I understand that by default the orbital elements of particles are calculated using Jacobi coordinates, which requires us adding particles to the simulation in order of ascending separation from the host object. I'm curious, what would happen if I don't add particles in ascending separation order? Will rebound still recognize the particle parameters and assumes them to be Jacobian, or is it gonna do something else? (I'm not using the 'primary' flag for the central star.)

Thanks.

[hannorein]

The orbital parameters that you get back will still assume Jacobi coordinates. The fact that they are not order will lead to less physically meaningful orbital parameters, but they are still well defined mathematically. Whether the is a big difference or not depends on the mass ratio of the objects. Note that REBOUND can't possible determine with 100% certainty which particles are closer to the host object. That is why you need to add them in the right order if you want to use Jacobi coordinates.

If this is confusing, do a few test where you add particles in the right/wrong order. To see a large effect choose a mass ratio of 1.

[zhexingli]

Thanks Hanno for the quick answer! Will try to test it out. If I use the 'primary' flag, then there's no need to add them in order, right? How's the use of the two systems different for the purpose of the simulation? Computational speed?

[zhexingli]

Something odd just happened I'm not sure why. When I used this line to initialize a particle: sim.add(m=1.0*9.546256e-4,P=545.76,e=0.01,Omega=1.0,pomega=2.0,inc=np.pi/2) and then use os = sim.calculate_orbits() to get the orbital elements. The values for pomega returned by calling os[0].pomega doesn't match the one I provided in the script. Same thing is happening to my os[0].l call. In this case, when I call os[0].pomega, it gives 0 instead of 2.

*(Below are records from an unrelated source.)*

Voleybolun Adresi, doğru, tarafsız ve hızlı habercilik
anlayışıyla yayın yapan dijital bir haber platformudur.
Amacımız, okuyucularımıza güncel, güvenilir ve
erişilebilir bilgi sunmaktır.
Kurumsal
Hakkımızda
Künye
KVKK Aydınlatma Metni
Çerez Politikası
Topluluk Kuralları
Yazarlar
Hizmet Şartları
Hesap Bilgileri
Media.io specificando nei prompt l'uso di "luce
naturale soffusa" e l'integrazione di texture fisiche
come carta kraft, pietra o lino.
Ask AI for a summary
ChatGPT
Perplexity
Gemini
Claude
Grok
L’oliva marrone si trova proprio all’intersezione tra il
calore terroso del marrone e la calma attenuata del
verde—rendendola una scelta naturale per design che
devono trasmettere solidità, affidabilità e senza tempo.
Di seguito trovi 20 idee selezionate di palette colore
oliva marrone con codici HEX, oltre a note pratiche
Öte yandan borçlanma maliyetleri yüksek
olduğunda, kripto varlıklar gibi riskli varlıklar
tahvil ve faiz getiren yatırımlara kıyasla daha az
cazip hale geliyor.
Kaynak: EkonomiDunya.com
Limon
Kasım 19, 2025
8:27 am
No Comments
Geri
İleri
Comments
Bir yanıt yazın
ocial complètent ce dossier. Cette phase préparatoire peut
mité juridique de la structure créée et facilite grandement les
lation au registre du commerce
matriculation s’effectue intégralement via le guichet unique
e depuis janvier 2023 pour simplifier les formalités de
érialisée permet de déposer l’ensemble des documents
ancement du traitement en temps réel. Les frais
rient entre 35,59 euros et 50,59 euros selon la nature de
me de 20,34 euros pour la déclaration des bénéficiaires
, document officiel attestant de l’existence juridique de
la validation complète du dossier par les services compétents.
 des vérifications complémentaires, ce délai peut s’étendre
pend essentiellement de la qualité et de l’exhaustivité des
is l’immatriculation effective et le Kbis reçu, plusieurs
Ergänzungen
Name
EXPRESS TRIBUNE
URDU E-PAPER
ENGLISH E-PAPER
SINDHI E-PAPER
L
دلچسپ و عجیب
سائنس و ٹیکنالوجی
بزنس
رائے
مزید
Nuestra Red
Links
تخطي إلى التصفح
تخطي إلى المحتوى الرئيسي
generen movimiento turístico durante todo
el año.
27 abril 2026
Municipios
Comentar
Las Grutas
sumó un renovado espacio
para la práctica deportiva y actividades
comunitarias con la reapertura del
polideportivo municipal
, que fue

Here's the test code I'm using

sim = rebound.Simulation()
sim.integrator = 'whfast'
sim.ri_whfast.safe_mode = 0

sim.units = ["day", "au", "Msun"]

sim.t = 2457812.0
sim.dt = 20

sim.add(m=1.0)

#sim.add(m=0.19*9.546256e-4,P=180.34,e=0.07,\
#        pomega=2.0,l=3.4,inc=np.pi/2)
sim.add(m=1.0*9.546256e-4,P=545.76,e=0.01,\
        Omega=1.0,pomega=2.0,inc=np.pi/2)

ob = sim.calculate_orbits()

sim.move_to_com()

[hannorein]

Because your orbit is in the xy plane, some of the orbital parameters such as the ascending node are ill defined. (wrong explanation)

This is because various angles (l, f, theta, pomega) are defined differently for retrograde orbits. Your orbit has an inclination of exactly pi/2 which puts it right on the discontinuity. Change it to 0.99999pi/2 or 1.00001pi/2 and you should get constant results.

[hannorein]

To answer your other question. Some integrators (IAS15, leapfrog, etc) don't care about the ordering of particles. Other (WHFast, SABA) care. For those who care, you will see a loss in accuracy if they are in an unphysical order. There shouldn't be a significant effect on runtime.

[zhexingli]

Got it. Thank you!